Para o professor, a escola de hoje deve ser “humanizadora”, dotar os estudantes de “procedimentos, condutas e esclarecimentos estéticos culturais elevados”. Ele avalia que há facilidade no manejo das novas tecnologias, mas com pobreza vocabular, conceitual. “Temos que criar comportamentos referenciais, respeitosos na apropriação tecnológica e no manejo de informações, de modo que a gente não faça da internet uma degradação da nossa vida, uma forma voraz e neurótica de saber da vida dos outros. Os computadores invadiram o nosso cotidiano e nós damos mais atenção para essas cavernas”, ressalta.
Considerado um dos mais conceituados congressistas da área da educação, Nunes fará uma palestra na Bett Brasil Educar sobre o tema central o evento “Melhor Escola, Melhor Sociedade”, em sua abertura.

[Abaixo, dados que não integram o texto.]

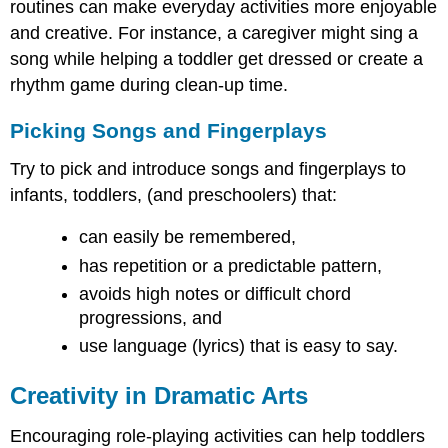
routines can make everyday activities more enjoyable
and creative. For instance, a caregiver might sing a
song while helping a toddler get dressed or create a
rhythm game during clean-up time.
Picking Songs and Fingerplays
Try to pick and introduce songs and fingerplays to
infants, toddlers, (and preschoolers) that:
can easily be remembered,
has repetition or a predictable pattern,
avoids high notes or difficult chord
progressions, and
use language (lyrics) that is easy to say.
Creativity in Dramatic Arts
Encouraging role-playing activities can help toddlers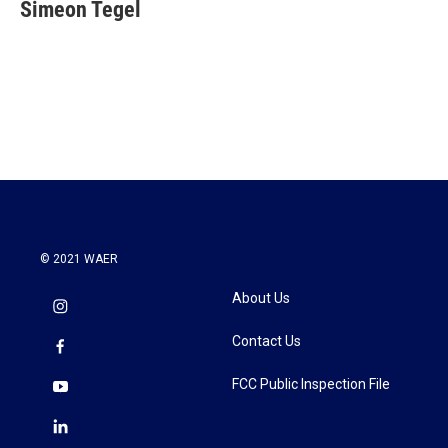
e
t
k
i
Simeon Tegel
b
t
e
l
o
e
d
o
r
I
k
n
© 2021 WAER
About Us
Contact Us
FCC Public Inspection File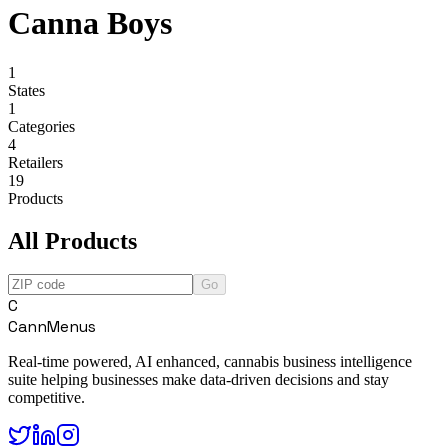
Canna Boys
1
States
1
Categories
4
Retailers
19
Products
All Products
Go
C
CannMenus
Real-time powered, AI enhanced, cannabis business intelligence
suite helping businesses make data-driven decisions and stay
competitive.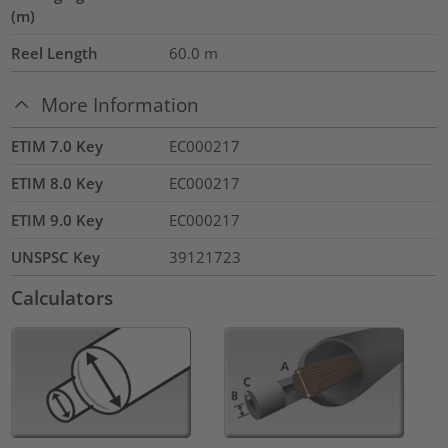
(m)
Reel Length
60.0
m
More Information
ETIM 7.0 Key
EC000217
ETIM 8.0 Key
EC000217
ETIM 9.0 Key
EC000217
UNSPSC Key
39121723
Calculators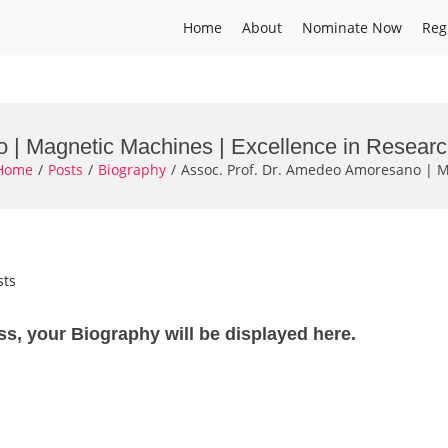
Home
About
Nominate Now
Reg
 | Magnetic Machines | Excellence in Resear
Home
Posts
Biography
Assoc. Prof. Dr. Amedeo Amoresano | M
sts
ss, your Biography will be displayed here.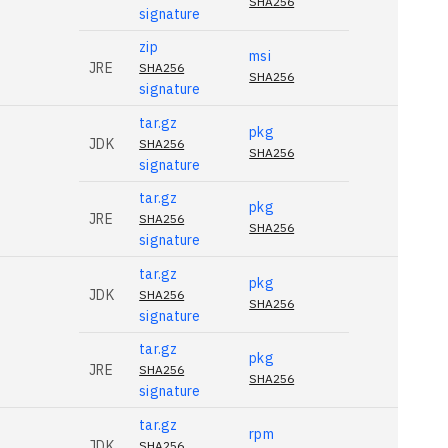
SHA256
signature
zip
msi
JRE
SHA256
SHA256
signature
tar.gz
pkg
JDK
SHA256
SHA256
signature
tar.gz
pkg
JRE
SHA256
SHA256
signature
tar.gz
pkg
JDK
SHA256
SHA256
signature
tar.gz
pkg
JRE
SHA256
SHA256
signature
tar.gz
rpm
JDK
SHA256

O evento, que concentra uma feira de exposições e um congresso, é o maior educacional da América Latina, e será realizado na São Paulo Expo, entre os dias 18 e 21 de maio.
Nesta entrevista concedida ao Porvir, César Nunes fala sobre a relação da nossa sociedade com a tecnologia e os desafios para uma educação voltada para a humanização e a cidadania. Confira:
Porvir – O senhor colaborou no desenvolvimento de uma avaliação da criatividade e do pensamento crítico, em um projeto internacional que envolve 15 países e a OCDE. Poderia falar um pouco mais sobre esse trabalho?

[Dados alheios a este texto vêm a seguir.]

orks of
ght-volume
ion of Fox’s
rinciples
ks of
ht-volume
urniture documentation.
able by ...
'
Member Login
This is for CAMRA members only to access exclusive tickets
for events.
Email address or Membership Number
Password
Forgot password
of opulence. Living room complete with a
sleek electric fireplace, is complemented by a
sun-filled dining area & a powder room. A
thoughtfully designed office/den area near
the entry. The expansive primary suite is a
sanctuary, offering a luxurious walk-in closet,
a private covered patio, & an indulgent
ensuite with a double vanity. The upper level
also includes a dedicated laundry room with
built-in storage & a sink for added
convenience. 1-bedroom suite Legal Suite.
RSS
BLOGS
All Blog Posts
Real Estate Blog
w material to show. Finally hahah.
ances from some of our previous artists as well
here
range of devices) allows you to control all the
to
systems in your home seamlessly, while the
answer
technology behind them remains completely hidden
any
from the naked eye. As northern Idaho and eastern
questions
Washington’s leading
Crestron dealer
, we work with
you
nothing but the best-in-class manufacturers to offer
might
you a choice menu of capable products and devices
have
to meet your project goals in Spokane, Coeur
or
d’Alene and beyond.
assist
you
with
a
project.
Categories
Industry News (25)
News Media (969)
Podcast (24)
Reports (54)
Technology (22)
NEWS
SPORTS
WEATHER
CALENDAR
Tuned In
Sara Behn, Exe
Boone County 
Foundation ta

César Nunes – Participei como colaborador para buscar encontrar índices e desencadear intervenções de modo a conduzir nas crianças e adolescentes, através do sistema regular, uma autonomia de pensamento; criar pessoas que tenham poder de decisão, autonomia moral, capacidade de raciocínio de modo que possam a partir desse projeto tanto dar conta dos conteúdos escolares, como compreender a sociedade, desenvolver o espírito empreendedor, ser capaz de provocar mudanças na própria realidade onde atua, com o conhecimento crítico, com criatividade e autonomia moral.
Porvir – Qual é a importância de avaliar as competências socioemocionais?
César Nunes – Temos que buscar indicadores que nos ajudem a fazer uma leitura correta do que a escola está proporcionando às crianças e adolescentes no mundo de hoje, que exige educação para sustentabilidade, autonomia moral, capacidade de compreensão das relações globais, tolerância, respeito às diferenças culturais. Eu acredito que nós precisamos ter não somente uma escola que avalie a memória e a capacidade de síntese das crianças para reter informações e transformá-las em desempenho para o trabalho, para o mercado. A escola é também uma instituição humanizadora, então tenho buscado que a gente avalie as crianças também trabalhando as coordenadas afetivas e emocionais, junto com o manejo tecnológico e as habilidades para o mundo do trabalho e da sociedade. É nesse aspecto que eu desenvolvo e faço minha intervenção nessa avaliação por competências socioemocionais.
Porvir – Na Unicamp, o senhor desenvolve uma avaliação da convivência ética e formação moral. Como seria essa avaliação?
César Nunes – Eu trabalho no Grupo de Estudos e Pesquisas PAIDÉIA na Unicamp, e a gente faz esse tipo de intervenção nas escolas da região de Campinas. Nós temos um conjunto de intervenções: fazemos contato com os professores, palestras “sensibilizatórias”, e de duas a três vezes por semestre, fazemos um tipo de situação avaliativa. Por exemplo, apresentamos uma reportagem da televisão local sobre uma pessoa bem pobre que encontrou dinheiro na rua e devolveu. Deixamos as crianças debaterem e analisamos os argumentos deles, o que entendiam por ética, e a partir da exposição dessas atitudes chamadas eventuais e paradigmáticas nós vimos que eles começam a entender o que é o agir moral, o agir de acordo com a consciência.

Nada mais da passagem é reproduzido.